Results 1 to 11 of 11

Thread: Compression via substring enumeration

  1. #1
    Programmer toffer's Avatar
    Join Date
    May 2008
    Location
    Erfurt, Germany
    Posts
    587
    Thanks
    0
    Thanked 0 Times in 0 Posts

    Compression via substring enumeration

    Hi!

    During a break i found some interesting compression method published within the DCC2010:

    http://w3.ift.ulaval.ca/~dadub100/files/DCC10.pdf

    It seems to be capable of using prefix and suffix correlations by processing the data non-sequentially via the enumeration of all bitwise substrings. Using some logical relations and enumerating the strings starting from an empty string e, successively appending bits to the left AND right it obtains quite some compression.

  2. #2
    Member biject.bwts's Avatar
    Join Date
    Jun 2008
    Location
    texas
    Posts
    449
    Thanks
    23
    Thanked 14 Times in 10 Posts
    To bad they did not complete there example.
    I think they missed the boat
    Take their string as an example D = 010001 do standard BWT
    assume no two rows the same since D in paper is defined
    such that D of 010101 or 001001 and etc and not valid
    000101
    001010
    010001
    010100
    100010
    101000
    you can transmit the info in first column by 4,2 number of zeroes and ones
    then start next column look at rows that start with 0 only tranmit 2 number of zero bounded by 1 to 3
    actually to match them the string D in paper not made of repeated cycles using this info its the bound is 1 to 3
    if the value 0 and 4 are not possible in full wrapped BWT and D not made of repeated strings.
    but all that really means in fully wrapped BWT which few use is that no two rows are the same.
    that forces the rest of column no more numbers needed

    start next column look at rows starting from top defined by 2 characters in order 00 01 10 no 11 in this case
    you transmit nothing since 0 bounded by 1 to 1 note that forces a 1 in next row postion
    note two rows of 000 not posible since lenght 6 and that would mean 6 zeros
    001 and 001 not posible since that would imply D 001001 meaning D made of a repeated string
    you transmit nothing for nex two rows of 01 since the first 2 columns tell you 11 does not occur
    so 0 follows each 01.
    going to rows 10 there is only a 1 and 0 left but its in sorted order so nothing transmitted.

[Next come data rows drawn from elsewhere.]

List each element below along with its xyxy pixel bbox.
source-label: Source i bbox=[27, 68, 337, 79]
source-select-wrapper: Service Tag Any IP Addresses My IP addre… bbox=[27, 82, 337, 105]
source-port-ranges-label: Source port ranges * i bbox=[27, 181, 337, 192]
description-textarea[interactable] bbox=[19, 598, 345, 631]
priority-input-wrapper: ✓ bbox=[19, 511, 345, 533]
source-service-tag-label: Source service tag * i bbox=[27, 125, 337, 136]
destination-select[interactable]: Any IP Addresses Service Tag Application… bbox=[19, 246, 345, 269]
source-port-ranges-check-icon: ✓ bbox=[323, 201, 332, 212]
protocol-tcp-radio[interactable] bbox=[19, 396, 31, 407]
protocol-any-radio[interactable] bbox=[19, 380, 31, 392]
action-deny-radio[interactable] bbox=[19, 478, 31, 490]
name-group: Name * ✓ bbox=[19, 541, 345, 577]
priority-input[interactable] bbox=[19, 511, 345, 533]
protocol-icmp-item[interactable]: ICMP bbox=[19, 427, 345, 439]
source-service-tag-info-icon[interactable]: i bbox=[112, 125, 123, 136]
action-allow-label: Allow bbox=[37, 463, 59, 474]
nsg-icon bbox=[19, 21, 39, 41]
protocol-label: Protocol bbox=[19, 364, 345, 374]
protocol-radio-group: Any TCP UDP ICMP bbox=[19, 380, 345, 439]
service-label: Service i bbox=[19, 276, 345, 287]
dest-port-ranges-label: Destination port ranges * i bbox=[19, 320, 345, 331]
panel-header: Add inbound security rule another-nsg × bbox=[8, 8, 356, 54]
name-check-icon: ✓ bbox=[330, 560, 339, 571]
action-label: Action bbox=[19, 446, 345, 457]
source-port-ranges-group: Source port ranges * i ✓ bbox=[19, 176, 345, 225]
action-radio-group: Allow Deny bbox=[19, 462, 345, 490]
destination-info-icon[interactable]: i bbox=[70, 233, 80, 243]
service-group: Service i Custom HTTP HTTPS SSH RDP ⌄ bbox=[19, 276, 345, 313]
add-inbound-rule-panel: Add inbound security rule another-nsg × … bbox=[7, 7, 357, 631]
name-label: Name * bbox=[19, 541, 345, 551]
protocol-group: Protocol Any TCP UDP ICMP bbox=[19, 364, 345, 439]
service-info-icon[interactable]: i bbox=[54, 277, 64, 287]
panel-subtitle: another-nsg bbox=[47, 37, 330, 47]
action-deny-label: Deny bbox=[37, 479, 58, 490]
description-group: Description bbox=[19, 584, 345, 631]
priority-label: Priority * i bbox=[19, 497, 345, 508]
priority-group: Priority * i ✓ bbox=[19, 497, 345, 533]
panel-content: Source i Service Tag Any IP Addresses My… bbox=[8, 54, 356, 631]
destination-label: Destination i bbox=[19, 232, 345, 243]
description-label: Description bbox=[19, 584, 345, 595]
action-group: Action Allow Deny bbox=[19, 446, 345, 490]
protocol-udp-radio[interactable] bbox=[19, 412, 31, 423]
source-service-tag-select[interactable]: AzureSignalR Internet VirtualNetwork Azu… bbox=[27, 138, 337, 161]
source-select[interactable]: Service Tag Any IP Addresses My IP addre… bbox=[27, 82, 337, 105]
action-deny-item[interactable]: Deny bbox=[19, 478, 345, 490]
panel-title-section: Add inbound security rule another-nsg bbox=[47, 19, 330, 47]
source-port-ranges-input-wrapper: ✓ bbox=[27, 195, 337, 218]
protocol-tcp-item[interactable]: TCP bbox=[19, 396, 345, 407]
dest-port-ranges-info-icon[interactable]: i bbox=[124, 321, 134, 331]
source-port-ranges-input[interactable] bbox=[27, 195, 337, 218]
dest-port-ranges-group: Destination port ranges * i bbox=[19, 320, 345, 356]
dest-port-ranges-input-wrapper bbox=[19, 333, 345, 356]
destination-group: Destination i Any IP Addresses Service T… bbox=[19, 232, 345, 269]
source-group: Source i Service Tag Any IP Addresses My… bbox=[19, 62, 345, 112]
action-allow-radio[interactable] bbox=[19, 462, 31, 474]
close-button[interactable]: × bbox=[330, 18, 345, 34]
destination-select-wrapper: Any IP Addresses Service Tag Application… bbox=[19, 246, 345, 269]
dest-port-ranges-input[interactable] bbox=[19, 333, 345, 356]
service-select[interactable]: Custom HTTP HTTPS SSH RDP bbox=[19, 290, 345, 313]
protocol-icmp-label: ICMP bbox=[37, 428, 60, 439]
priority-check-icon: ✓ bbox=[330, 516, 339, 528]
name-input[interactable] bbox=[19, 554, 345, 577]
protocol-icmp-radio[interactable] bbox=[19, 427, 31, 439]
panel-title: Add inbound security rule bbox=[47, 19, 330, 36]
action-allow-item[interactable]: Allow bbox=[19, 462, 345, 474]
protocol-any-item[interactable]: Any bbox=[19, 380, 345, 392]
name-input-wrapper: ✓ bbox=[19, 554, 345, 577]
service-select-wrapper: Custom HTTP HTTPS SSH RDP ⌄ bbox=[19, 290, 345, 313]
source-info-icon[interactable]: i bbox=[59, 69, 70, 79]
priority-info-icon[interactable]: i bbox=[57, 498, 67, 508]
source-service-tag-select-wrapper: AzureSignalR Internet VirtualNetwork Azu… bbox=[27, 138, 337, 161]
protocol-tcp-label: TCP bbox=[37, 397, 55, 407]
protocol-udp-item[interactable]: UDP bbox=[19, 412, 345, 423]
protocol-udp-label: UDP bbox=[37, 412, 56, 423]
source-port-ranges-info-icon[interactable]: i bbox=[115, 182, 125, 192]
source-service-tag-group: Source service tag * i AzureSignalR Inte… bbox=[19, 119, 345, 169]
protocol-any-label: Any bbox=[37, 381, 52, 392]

    going to rows definded by 3 character 000 there is 1 row that is 001 so tansmit nothing its a forced zero
    since it can't be 0 a since 11 not allowed and they would have filled the last two postions
    looking at row 001 again transmit nothing since 11 not allowed.
    there are two rows 010 and a row 100 and 101 but only one 1 left in column
    1011 not allowed 2 ones 1001 not alowed since row would be 100100 violates D being a mulitiple
    so the only one left goes to 0101 so rest forst to zero and since sorted 0100 is first whole
    column is defined.

    since the first 4 coulmns now defined nothing is need for rest since its defined by previous
    0001 0 since a 1 would make 11 not allowed
    0010 1 since a 0 would force 001001 not allowed
    0100 0 since a 1 would force 010010 reapeat of 010
    0101 0 since only 2 ones in row
    1000 1 since zero would force 100001 a 11 in wrap around
    1010 0 since only two ones in row.
    likewise for last column the two ones per row does it.


    last column forced since fist 5 charcters unique each row in fact if futher coumuns nothing is tranmited its done

    except for transmiiting the index since this a a plain BWT you would reduce this to
    4,2,2 bounded 1 to 3
    I gues if using pure BWT I would transmit
    4,2,2(1 of 3 automatic),2(0 to 6 automatic)
    I think this is simalar to the bottom line but they mever finished there example. wht didn't they complets it?
    Again I don't trust papers that don't have source code Who knows what they really got.

  3. #3
    Administrator Shelwien's Avatar
    Join Date
    May 2008
    Location
    Kharkov, Ukraine
    Posts
    3,375
    Thanks
    214
    Thanked 1,023 Times in 544 Posts
    1. The title is misleading - imho enumeration methods work by enumerating
    the objects and encoding the index of specific object, not by counting the
    objects and encoding the statistics :)

    2. "Given a particular L, the description consists in indicating the number of
    occurrences of each possible L-bit substring of D."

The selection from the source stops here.